As I am writing, my mind is racing a thousand miles an hour…Today was the last day of my office job, and I am shifting gears into a mode of exploration and learning, preparing myself for the adventure that we will embark on in just over a month. I cannot wait to meet you. I am so honored to be leading this trip with Liz Connor and Mbouille Diallo, two people with whom I share an amazing bond and who I trust and love like family.

I first fell in love with West Africa in 2005, when I was sent to Guinea (just south of Senegal) as a teacher trainer for an American non-profit on a yearlong assignment. As I settled into my life in Labe, the regional capital of the Fouta Djallon region, I felt my rhythm settle naturally into the pace of life there. Eating rice and sauce out of a communal bowl, stopping for singsong Pulaar greetings with neighbors, friends, and strangers, taking the time each day to buy fresh fruit and vegetables from the market, strapping on my Chacos and exploring the rolling Fouta hills and the sprawling markets, and spending hours on sewing projects with my tailor, Mr. Sow (!) – I loved every bit of it. I came back to the region two years later to lead Dragons’ first West Africa semester program in Senegal and Guinea, with none other than Liz and Mbouille! Now West Africa is part of my life, and it feels right to be going back at this time.

Let me back up a bit—I grew up in rural Iowa, on what most city people would consider to be a farm (50 acres out in the countryside with horses and chickens, a barn, and lots of John Deere farm equipment). Having a mom who worked for the airlines meant that I caught the travel bug pretty early, but my nascent ideas of travel centered around Western Europe. These ideas evolved more concretely as I studied for my undergraduate degree in Political Science and International Studies at Northwestern University, and my experience studying abroad in Switzerland confirmed my belief in the power of learning a second (and third, and fourth…) language.

It was after a year spent in France working as a high school English teaching assistant that I went to Guinea. These experiences defined the contours of my present passions—education/teaching and Francophone West Africa. With this refined outlook, I went to the University of Sussex for a Master’s in International Education and Development. There I learned about education systems in developing countries—the theory that underpins this area of academia, but also many specific issues that I dealt with teaching in Guinea—teacher training, teaching methods, the impact of HIV and AIDS on an education sector, education funding, and much more.

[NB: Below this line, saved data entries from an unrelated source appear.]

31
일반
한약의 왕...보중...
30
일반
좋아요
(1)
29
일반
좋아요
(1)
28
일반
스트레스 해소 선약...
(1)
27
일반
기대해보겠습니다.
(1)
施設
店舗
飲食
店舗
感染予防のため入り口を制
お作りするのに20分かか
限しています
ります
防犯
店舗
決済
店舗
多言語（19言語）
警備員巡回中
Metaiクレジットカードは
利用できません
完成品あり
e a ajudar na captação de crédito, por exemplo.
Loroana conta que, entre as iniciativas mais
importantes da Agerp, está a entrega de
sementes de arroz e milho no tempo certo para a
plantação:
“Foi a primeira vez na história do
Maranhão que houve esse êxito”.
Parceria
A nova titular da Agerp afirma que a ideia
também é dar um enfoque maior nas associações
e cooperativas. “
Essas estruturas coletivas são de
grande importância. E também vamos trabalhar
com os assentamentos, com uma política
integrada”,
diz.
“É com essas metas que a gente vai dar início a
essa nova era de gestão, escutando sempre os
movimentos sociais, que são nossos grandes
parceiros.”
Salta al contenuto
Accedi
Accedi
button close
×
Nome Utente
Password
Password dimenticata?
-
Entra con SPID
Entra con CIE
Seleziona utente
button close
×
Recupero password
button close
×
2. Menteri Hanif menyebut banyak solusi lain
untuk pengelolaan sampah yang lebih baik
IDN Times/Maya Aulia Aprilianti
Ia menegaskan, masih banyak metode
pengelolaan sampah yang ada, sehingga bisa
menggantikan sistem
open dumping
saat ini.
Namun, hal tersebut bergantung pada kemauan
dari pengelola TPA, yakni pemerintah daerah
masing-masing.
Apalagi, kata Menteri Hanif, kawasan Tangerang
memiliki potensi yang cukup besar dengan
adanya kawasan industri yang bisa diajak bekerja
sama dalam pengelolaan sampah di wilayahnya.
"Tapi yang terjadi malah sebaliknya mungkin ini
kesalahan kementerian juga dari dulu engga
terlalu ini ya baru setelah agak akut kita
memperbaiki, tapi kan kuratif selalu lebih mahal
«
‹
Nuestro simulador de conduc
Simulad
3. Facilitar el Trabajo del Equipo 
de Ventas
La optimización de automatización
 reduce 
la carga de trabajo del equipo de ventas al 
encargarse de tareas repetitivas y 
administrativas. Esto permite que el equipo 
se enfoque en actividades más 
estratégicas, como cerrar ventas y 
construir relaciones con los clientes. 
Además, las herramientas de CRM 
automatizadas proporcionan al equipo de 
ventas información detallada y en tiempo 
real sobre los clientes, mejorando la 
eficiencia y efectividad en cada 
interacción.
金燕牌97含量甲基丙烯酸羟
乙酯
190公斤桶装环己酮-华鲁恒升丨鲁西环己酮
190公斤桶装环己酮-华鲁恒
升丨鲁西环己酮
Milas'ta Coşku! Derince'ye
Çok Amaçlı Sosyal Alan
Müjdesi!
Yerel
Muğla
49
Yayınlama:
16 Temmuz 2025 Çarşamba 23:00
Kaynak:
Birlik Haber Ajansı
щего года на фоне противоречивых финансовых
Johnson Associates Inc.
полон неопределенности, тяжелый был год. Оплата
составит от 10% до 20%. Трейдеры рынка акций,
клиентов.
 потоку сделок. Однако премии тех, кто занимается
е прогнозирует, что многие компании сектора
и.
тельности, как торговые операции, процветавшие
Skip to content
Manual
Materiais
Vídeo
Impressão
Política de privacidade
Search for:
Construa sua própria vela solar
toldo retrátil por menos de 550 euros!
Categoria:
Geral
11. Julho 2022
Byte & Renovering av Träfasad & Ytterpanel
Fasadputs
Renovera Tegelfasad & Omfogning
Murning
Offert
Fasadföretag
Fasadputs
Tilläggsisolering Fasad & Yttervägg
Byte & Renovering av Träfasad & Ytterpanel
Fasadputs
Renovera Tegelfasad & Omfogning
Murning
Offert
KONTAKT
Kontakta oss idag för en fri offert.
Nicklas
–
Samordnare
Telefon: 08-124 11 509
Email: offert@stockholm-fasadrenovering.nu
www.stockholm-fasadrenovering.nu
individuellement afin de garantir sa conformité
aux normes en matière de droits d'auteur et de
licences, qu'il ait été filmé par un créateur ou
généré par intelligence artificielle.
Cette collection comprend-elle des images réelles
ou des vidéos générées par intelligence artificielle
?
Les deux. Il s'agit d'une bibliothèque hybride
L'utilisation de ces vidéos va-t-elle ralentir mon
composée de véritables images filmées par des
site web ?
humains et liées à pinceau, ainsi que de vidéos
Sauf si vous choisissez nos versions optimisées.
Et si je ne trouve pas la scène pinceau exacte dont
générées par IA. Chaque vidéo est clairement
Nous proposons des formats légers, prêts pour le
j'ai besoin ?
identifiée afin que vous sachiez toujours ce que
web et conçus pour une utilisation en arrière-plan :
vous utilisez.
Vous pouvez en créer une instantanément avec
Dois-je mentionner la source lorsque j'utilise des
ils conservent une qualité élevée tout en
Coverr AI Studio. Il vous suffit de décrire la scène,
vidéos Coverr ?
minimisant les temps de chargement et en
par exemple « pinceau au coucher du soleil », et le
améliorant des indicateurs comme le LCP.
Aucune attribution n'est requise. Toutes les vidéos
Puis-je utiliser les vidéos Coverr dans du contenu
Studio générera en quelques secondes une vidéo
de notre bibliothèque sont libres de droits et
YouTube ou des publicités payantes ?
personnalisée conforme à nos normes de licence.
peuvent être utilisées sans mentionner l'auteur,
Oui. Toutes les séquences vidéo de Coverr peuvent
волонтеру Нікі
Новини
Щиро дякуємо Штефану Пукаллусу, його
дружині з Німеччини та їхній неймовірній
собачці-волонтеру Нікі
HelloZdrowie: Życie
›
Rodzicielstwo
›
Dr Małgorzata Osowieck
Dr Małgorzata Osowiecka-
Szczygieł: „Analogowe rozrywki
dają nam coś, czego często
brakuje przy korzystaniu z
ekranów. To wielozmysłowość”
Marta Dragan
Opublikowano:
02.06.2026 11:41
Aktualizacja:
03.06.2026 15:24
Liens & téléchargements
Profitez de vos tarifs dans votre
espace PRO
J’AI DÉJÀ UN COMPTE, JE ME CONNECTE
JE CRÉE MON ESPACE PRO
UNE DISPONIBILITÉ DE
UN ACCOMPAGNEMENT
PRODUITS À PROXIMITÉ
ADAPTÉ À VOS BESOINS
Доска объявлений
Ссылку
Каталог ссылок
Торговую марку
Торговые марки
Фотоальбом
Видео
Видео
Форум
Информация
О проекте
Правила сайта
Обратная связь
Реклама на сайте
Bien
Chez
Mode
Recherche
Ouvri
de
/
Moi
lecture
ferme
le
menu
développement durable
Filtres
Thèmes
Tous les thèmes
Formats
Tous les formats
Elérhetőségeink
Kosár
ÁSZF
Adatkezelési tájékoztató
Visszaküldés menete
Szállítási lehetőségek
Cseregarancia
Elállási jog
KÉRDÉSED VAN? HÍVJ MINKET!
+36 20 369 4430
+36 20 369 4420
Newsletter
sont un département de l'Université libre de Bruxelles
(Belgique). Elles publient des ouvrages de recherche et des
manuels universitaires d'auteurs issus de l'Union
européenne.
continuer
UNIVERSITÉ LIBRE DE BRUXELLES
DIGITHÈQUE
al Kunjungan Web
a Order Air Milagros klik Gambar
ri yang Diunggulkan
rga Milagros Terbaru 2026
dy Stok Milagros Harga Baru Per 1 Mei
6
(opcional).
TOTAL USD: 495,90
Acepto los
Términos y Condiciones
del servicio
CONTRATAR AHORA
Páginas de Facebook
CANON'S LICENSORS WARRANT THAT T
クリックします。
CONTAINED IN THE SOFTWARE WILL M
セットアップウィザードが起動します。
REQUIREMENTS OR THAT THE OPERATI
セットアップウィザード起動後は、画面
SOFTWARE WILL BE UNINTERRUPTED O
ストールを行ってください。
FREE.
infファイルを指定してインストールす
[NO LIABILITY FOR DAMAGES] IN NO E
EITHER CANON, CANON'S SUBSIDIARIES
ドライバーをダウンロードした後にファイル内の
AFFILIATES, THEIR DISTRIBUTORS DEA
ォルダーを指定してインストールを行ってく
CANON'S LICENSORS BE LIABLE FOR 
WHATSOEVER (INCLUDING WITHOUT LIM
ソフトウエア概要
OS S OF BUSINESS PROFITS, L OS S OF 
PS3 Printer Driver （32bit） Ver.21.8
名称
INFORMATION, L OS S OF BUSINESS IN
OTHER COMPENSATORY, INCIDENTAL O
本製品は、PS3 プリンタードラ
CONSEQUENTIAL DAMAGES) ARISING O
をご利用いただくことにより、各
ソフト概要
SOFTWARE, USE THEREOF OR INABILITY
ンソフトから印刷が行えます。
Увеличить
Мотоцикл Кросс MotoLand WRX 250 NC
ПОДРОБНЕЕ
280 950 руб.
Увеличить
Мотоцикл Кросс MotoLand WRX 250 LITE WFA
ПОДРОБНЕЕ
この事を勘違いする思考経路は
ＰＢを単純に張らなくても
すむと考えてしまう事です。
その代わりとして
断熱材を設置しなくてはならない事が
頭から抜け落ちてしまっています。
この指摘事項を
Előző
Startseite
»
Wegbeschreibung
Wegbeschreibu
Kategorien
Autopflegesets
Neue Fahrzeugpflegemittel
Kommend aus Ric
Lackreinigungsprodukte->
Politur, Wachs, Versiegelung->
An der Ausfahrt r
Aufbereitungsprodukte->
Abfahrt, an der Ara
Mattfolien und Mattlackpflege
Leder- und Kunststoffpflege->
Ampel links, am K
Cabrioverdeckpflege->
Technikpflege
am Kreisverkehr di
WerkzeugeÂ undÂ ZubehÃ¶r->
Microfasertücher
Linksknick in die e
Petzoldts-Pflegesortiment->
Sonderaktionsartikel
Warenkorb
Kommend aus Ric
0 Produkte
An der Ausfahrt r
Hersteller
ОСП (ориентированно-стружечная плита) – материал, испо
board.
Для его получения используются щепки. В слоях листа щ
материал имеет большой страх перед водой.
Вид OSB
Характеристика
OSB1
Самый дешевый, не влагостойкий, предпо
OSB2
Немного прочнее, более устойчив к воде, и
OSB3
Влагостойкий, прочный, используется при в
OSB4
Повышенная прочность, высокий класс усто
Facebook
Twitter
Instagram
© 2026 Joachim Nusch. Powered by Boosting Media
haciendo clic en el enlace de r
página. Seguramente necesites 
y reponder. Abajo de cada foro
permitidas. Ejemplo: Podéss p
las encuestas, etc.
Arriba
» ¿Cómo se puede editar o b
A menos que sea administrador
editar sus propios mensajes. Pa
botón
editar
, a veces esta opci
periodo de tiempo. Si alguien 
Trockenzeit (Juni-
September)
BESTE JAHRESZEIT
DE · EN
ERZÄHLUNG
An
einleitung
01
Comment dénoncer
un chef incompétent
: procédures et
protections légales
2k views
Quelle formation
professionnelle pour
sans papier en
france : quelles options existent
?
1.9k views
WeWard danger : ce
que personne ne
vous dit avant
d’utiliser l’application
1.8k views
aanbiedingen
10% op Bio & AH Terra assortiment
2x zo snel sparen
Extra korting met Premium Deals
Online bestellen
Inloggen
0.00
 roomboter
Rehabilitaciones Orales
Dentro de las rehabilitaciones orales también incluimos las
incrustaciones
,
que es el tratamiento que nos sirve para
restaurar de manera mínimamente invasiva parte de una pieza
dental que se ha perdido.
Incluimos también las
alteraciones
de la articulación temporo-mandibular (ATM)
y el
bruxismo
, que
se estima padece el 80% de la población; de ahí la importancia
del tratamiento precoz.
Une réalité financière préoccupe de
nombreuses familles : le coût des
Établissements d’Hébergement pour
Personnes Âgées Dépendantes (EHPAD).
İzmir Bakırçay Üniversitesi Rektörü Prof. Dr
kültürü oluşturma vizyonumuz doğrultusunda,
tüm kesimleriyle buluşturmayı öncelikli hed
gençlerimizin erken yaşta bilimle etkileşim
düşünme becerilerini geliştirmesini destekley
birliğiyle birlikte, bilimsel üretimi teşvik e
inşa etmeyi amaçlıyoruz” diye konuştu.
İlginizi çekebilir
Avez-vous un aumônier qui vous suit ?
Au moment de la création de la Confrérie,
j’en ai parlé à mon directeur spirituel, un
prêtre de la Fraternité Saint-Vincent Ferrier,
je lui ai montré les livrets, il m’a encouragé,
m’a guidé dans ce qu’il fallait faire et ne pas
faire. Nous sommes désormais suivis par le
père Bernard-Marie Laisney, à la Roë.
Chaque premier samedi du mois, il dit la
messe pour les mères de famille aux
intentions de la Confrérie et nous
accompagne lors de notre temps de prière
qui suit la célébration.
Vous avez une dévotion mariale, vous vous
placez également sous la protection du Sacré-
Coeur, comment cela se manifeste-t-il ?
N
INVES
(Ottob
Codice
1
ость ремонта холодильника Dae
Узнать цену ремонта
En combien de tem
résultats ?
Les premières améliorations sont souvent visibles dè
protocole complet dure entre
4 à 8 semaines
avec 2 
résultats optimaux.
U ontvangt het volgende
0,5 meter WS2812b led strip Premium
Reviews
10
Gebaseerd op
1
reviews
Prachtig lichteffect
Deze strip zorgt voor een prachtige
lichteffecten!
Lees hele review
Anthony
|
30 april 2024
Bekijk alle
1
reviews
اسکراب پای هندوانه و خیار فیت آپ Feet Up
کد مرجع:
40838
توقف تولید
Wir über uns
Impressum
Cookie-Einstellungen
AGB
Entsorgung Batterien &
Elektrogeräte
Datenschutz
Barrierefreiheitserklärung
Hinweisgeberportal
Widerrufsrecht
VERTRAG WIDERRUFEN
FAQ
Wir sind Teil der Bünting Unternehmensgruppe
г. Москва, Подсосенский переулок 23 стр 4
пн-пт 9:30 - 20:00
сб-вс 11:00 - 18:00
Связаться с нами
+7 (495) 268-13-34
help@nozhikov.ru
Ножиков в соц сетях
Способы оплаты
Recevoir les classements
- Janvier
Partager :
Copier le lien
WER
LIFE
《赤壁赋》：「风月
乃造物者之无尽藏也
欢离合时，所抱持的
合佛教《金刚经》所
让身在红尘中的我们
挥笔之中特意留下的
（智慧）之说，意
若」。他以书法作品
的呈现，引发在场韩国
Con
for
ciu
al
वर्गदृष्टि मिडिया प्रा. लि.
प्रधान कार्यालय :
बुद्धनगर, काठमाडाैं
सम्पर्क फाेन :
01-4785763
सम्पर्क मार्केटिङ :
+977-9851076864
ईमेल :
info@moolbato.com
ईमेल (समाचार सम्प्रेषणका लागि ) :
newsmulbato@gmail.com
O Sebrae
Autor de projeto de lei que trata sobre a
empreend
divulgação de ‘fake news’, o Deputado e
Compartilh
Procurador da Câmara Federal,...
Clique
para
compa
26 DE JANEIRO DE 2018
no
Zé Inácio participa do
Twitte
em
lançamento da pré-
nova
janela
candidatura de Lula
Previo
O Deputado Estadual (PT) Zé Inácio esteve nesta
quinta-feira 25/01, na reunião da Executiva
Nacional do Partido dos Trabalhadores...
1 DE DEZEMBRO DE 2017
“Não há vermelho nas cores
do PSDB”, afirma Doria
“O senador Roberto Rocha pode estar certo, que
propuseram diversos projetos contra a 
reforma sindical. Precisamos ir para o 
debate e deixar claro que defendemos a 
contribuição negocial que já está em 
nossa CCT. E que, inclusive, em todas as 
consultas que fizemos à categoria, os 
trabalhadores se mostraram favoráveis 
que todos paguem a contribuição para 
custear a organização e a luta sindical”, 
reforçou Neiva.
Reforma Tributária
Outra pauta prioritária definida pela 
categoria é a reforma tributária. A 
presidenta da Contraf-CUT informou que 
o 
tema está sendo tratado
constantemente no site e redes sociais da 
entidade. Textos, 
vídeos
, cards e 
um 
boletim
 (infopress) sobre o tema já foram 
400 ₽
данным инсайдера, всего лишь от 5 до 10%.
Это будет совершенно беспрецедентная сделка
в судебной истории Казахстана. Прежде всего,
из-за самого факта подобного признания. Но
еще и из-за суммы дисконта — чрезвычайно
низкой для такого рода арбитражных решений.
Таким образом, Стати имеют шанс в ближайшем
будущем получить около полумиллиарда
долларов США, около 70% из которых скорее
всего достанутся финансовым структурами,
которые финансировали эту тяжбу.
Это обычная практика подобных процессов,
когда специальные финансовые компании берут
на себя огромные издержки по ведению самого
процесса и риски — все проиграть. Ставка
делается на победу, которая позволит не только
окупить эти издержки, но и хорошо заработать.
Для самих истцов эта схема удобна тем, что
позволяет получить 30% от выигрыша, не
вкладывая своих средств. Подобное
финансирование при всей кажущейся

In my most recent job, working as a program manager for a small, Washington DC-based government contractor, I had the opportunity to travel and work on projects in Gabon and Liberia, expanding my konwledge of the region and of international development. But I also learned that my heart will never be in an air-conditioned office in the US, and leading a Dragons trip is the most profoundly meaningful way that I can engage with this region that I love. I am thrilled to be able to share with you a place and its people that are so dear to my heart – my second home. I am certain that you will form your own relationship with Senegal, and whatever that may be, it will impact you profoundly. I am honored to facilitate that relationship. We will all change and grow as we travel across Senegal, and I love facing meaningful challenges with a motivated and intelligent group of Dragons students.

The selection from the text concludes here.